I knew I what I was voting for

I really am getting fed up with the Remoaners who keep on telling me that I did not know what I was voting for, as I and all the others who voted to leave were influenced by the Boris bus.

Let me assure all of them that I knew exactly what I was doing. I was one of the many who did the count when we voted to go into the EEC in spite of General de Gaulle. This was a Common Market in order to improve trade without the imposition of taxes. We did not vote for nor did we want a European Empire which is what the EEC has morphed into. If we stay in the EU is there any point in our present Parliament or judiciary as most of our rules and regulations are now apparently made by the EU? Look how much money we would save by not having our own rules.

Sorry once again for the noise of our ancestors rolling in their graves especially those who died saving this country from serfdom.

Len Hales

Cradley Heath

We must make our voices heard now

Our Prime Minister is working under enormous pressure to loyally support the democratic decision of the people of this country, who overwhelmingly voted in an open referendum to leave the European Union.

Sadly, he is being thwarted by the cowardice, bullying, and coercion exhibited by the many vocal traitors who hide under the authority of being an MP – or those in other influential positions – who seek to destroy this country, taking power from the people.

Make no mistake, we are being led like lambs to the slaughter, guided by many disloyal MPs, the biased media, and the barrage of EU propaganda fed to our schools and universities. Political correctness has killed free speech, our way of life is under attack, our family values destroyed, and British traits ridiculed or made to look harmful.

The UK indigenous population is being treated like second-class citizens. This was always the aim of the EU, who years ago showed the UK on a map as one of its ‘regions’.

The majority decision to leave the EU in a referendum was clearly the people’s choice in 2016.

Why would anyone wish to change that democratic decision?

There was life before the EU which was quite happy and content. There is no problem dealing with European countries; so why do we have to pay a fortune to be ruled and destroyed by this expensive and destructive dictatorship?

I suspect it is to push us towards the New World Order . . . the utopian way of life that already exists in the Ten Commandments.
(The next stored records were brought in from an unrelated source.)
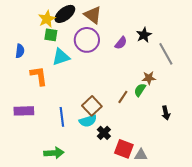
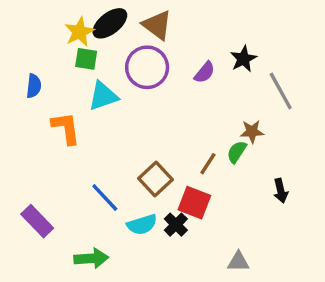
purple rectangle: (24, 111) -> (37, 221), moved, turned 48
blue line: (62, 117) -> (105, 198), turned -36
cyan semicircle: (88, 121) -> (142, 225), moved
red square: (124, 149) -> (194, 203), moved

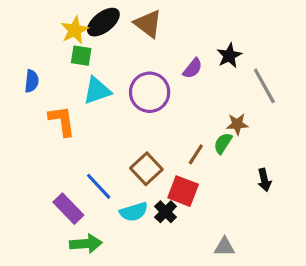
purple circle: (147, 67) -> (150, 92), moved
purple rectangle: (37, 221) -> (68, 209), moved

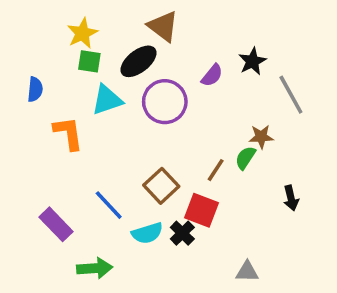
black ellipse: (103, 22) -> (138, 61), moved
purple rectangle: (68, 209) -> (56, 224), moved

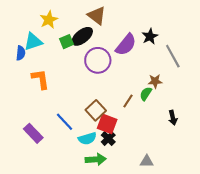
green square: (89, 61) -> (67, 42), moved, turned -32
purple semicircle: (212, 75) -> (126, 45), size x1.6
cyan triangle: (107, 100) -> (33, 42), moved
red square: (202, 210) -> (107, 124), moved
green arrow: (95, 268) -> (96, 159), moved

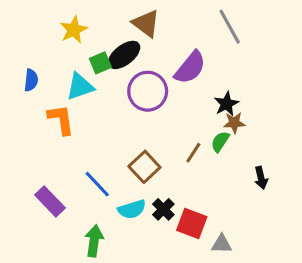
black star: (150, 36) -> (226, 104), moved
cyan triangle: (33, 42) -> (80, 86), moved
gray line: (173, 56) -> (230, 27), moved
red square: (107, 124) -> (192, 224), moved
green arrow: (96, 159) -> (94, 241), moved, turned -78

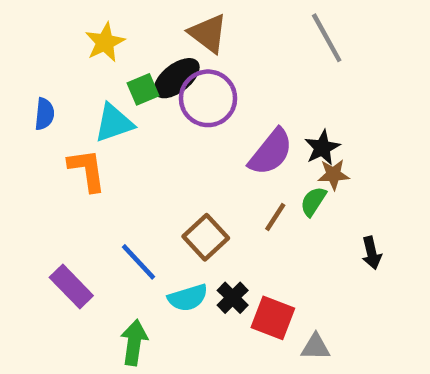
purple semicircle: (190, 68) -> (271, 152), moved
purple circle: (148, 91) -> (208, 98), moved

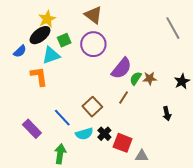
gray line: (327, 38) -> (173, 28), moved
black ellipse: (177, 78) -> (40, 35), moved
blue semicircle: (44, 114) -> (20, 51), turned 40
black star: (322, 148) -> (182, 81), moved
green semicircle: (313, 201) -> (136, 78), moved

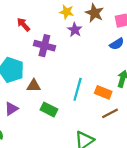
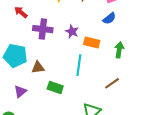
purple star: (75, 30) -> (72, 31), moved
orange rectangle: (103, 92) -> (92, 42), moved

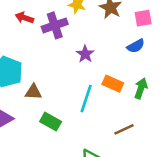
red arrow: (21, 12) -> (24, 18), turned -32
purple cross: (43, 29) -> (55, 25), moved, turned -36
orange rectangle: (92, 42) -> (113, 84), moved

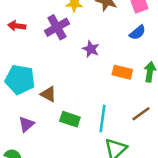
red arrow: (24, 18) -> (17, 26), moved
brown triangle: (33, 92) -> (48, 94), turned 36
cyan line: (86, 99) -> (102, 119), moved

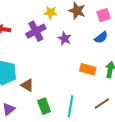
purple star: (91, 49) -> (65, 38), moved
green rectangle: (70, 119) -> (44, 106), turned 49

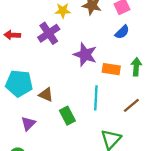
purple star: (65, 38) -> (85, 55), moved, size x1.5
cyan line: (71, 106) -> (96, 98), moved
The difference is that the Commandments do not need wealthy dictators to enforce them.

The threat is great and fast growing – the people have the power to fight back through the ballot box, while they still can.

Brian Seymour

West Midlands

MPs are living in a cocoon

What a spectacle we have witnessed – a case of ‘pot’ and ‘kettle’ with MPs accusing the Prime Minister of being undemocratic when they, themselves, have for three years, ignored democracy after pledging that they would uphold it.

Parliament resumed after the Supreme Court ruled that its prorogation was unlawful. No longer are we the land of the free as Supreme Court seizes control of Brexit and democracy from Parliament.

Now they will no doubt continue, with undiminished zeal, their plots to avoid leaving the EU, regardless of how many more people and businesses will continue to be left in uncertainty. These MPs behave as if they are in a Westminster cocoon and the rest of the country is totally unimportant.

Had they acted on behalf of the country immediately after the referendum result, ignoring their disappointment instead of taking such a petulant stand, a deal could have been reached and, by now, we could have been settling into the new systems.

Instead, we will be subjected to more insults on the lack of intelligence of ‘Leave’ voters, cries from Remainers to be left to accept the plans of unelected managers in the EU and more months of being the laughing stock of the rest of the world.

I have taken part in quite a few general elections and the result has often not been one that pleased me, but I, and the rest of the electorate, accepted the democratic vote and got on with life. Why is it impossible for these self-centred MPs to do the same?